Film adı: Ekümenopolis: Ucu Olmayan Şehir
Yapım Yılı: 2011
Yönetmen: İmre Azem
Süre: 88 dk
Türü: Belgesel
Ekümenopolis: Ucu Olmayan Şehir, modernleşmenin ve kapitalizmin ekonomik ve sosyal etkilerini İstanbul üzerinden ele almaya çalışan bir belgesel. Belgeseli kapsamlı ve başarılı bulmakla birlikte bitirir bitirmez aklımda şu başlık belirdi: Sürdürülemez Şehir İstanbul. Peki neden sürdürülemez? Bunun cevabını bulmak için öncelikle sürdürülebilirlik nedir diye bakmamız lazım. Sürdürülebilirlik Brundtland Komisyonu raporuna göre “Bugünün gereksinim ve beklentilerini, gelecek nesillerin kendi gereksinim ve beklentilerini karşılayabilme olanaklarından ödün vermeksizin karşılayabilmek” (WCED, 1987) anlamına gelmektedir. Ekolojik krizin fark edilmeye başlandığı dönemde ortaya çıkan bu kavram, bu krizin çözülememesi ve tam tersine artması ile hayatımızda önemli bir yer kaplar oldu. Giderek kavramsallaşması ile sürdürülebilirlik ve sürdürülebilir kalkınma; ekonomik kalkınma, sosyal gelişme ve çevre koruma olarak 3 boyutta incelenmeye başlandı. Ben de Ekümenopolis belgeselini bu üç başlık altında inceleyerek neden İstanbul’un neden sürdürülemediği konusunda fikirlerimi açıklayacağım. Öncelikle İstanbul’u bu noktaya getiren yakın tarihine bir bakalım.

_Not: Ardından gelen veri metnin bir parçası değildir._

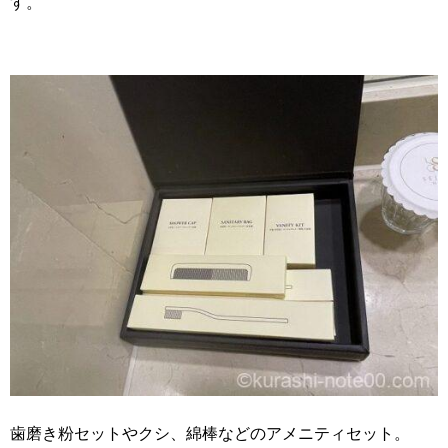
す。
歯磨き粉セットやクシ、綿棒などのアメニティセット。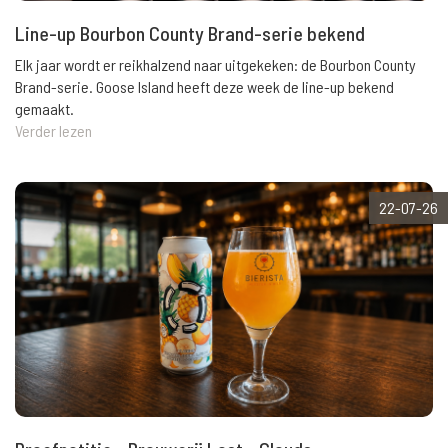
Line-up Bourbon County Brand-serie bekend
Elk jaar wordt er reikhalzend naar uitgekeken: de Bourbon County
Brand-serie. Goose Island heeft deze week de line-up bekend
gemaakt.
Verder lezen
22-07-26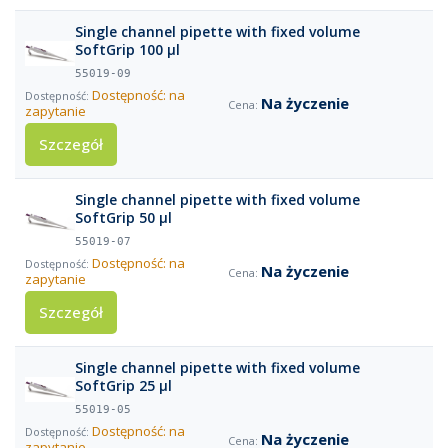
Single channel pipette with fixed volume
SoftGrip 100 µl
55019-09
Dostępność: na
Na życzenie
zapytanie
Szczegół
Single channel pipette with fixed volume
SoftGrip 50 µl
55019-07
Dostępność: na
Na życzenie
zapytanie
Szczegół
Single channel pipette with fixed volume
SoftGrip 25 µl
55019-05
Dostępność: na
Na życzenie
zapytanie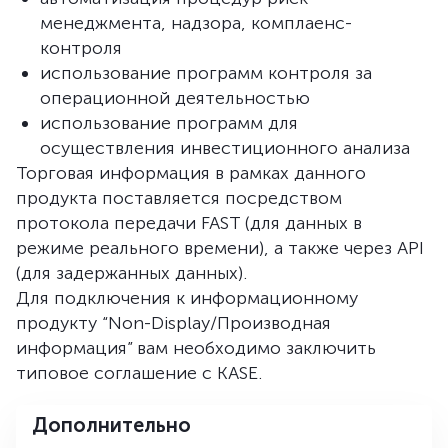
менеджмента, надзора, комплаенс-
контроля
использование программ контроля за
операционной деятельностью
использование программ для
осуществления инвестиционного анализа
Торговая информация в рамках данного
продукта поставляется посредством
протокола передачи FAST (для данных в
режиме реального времени), а также через API
(для задержанных данных).
Для подключения к информационному
продукту “Non-Display/Производная
информация” вам необходимо заключить
типовое соглашение с KASE.
Дополнительно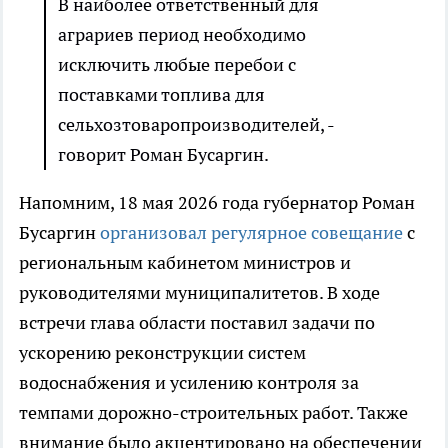
В наиболее ответственный для
аграриев период необходимо
исключить любые перебои с
поставками топлива для
сельхозтоваропроизводителей, -
говорит Роман Бусаргин.
Напомним, 18 мая 2026 года губернатор Роман
Бусаргин
организовал регулярное совещание
с
региональным кабинетом министров и
руководителями муниципалитетов. В ходе
встречи глава области поставил задачи по
ускорению реконструкции систем
водоснабжения и усилению контроля за
темпами дорожно-строительных работ. Также
внимание было акцентировано на обеспечении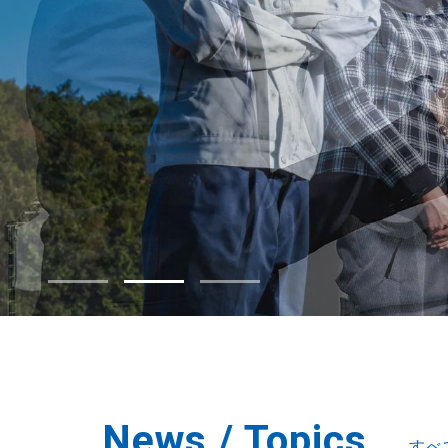
News / Topics.
すべ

Kapitalizmin pazar ihtiyacı küreselleşmeyi yarattı. Küreselleşmenin bir sonucu olarak dünyadaki büyük olaylar ve krizler aynı ekonomik sistemde olan her ülkeyi çeşitli şekillerde etkiledi. Türkiye’de de durum farklı değildi. İkinci Dünya Savaşı bitiminde dünya iki kutba ayrıldı. Bir tarafta süper güç olarak beliren Amerika varken öbür yanda ise komünist Sovyetler Birliği vardı. O dönemde liberal politikalar yürütmek isteyen Türkiye, Amerika’yı tercih etti. Bu tercih İstanbul’u, o zamanlar Sovyetler ile özdeşleştirilen demir yollarının tasfiye edilmesi ve onun yerine otoyollar yapılması şeklinde etkiledi. Bu, Marshall yardımları ile de desteklendi. Marshall yardımları ile tarımda makineleşme arttı ve bunun sonucunda iyice fakirleşen yoksul köylü nüfus, itici göç ile büyük şehirlere yöneldi. 60’lı yıllarda yapılan sanayi atılımları bu sefer çekici göç etkisi yaparak köylerden şehirlere göçü arttırdı. Bu göçü en çok alan şehir ise yine İstanbul’du. Kırdan gelenler ucuz işçi gücü olarak sanayileri doldurdu. Aynı zamanda da sanayilerin çevrelerine yerleşerek gecekonduları oluşturdular. Gecekondular, sanayiciler ve onlarla iyi ilişkiler kuran hükümet için mantıklı idi çünkü işçiye kirada kalabilmesi için yeterli para vermesine ya da işçi konutları yapmasına gerek kalmıyordu. 70’lerde Amerika’da patlak veren petrol krizi Türkiye’yi doğrudan etkileyerek ülkeyi ciddi bir ekonomik krize soktu. Bu krize cevap olarak Dünya’da ve Türkiye’de sermayeyi kurtarması için neo-liberalizm uygulanmaya başlandı. Neo-liberal politikalarla özelleştirilen devlet birikimleri üretici olmaya çalışan Türkiye’yi bu konumdan çıkararak hizmet sektörüne ve tüketime yönelmesine sebep oldu. Gelir uçurumu ve emlak rantı arttı. Bu, İstanbul’da vahşi bir kentleşmeyi beraberinde getirdi. İkinci köprünün yapılması, alışveriş merkezleri, yeni yollar, yeni binalar kenti hızla değiştirdi. Hala devam etmekte olan bu politikalar kenti aynı şekilde değiştirmektedir. Peki bu değişim ekonomik olarak sürdürülebilir midir? Bunu anlamak için şu an uygulanan politikaları daha detaylı incelememiz gerekir.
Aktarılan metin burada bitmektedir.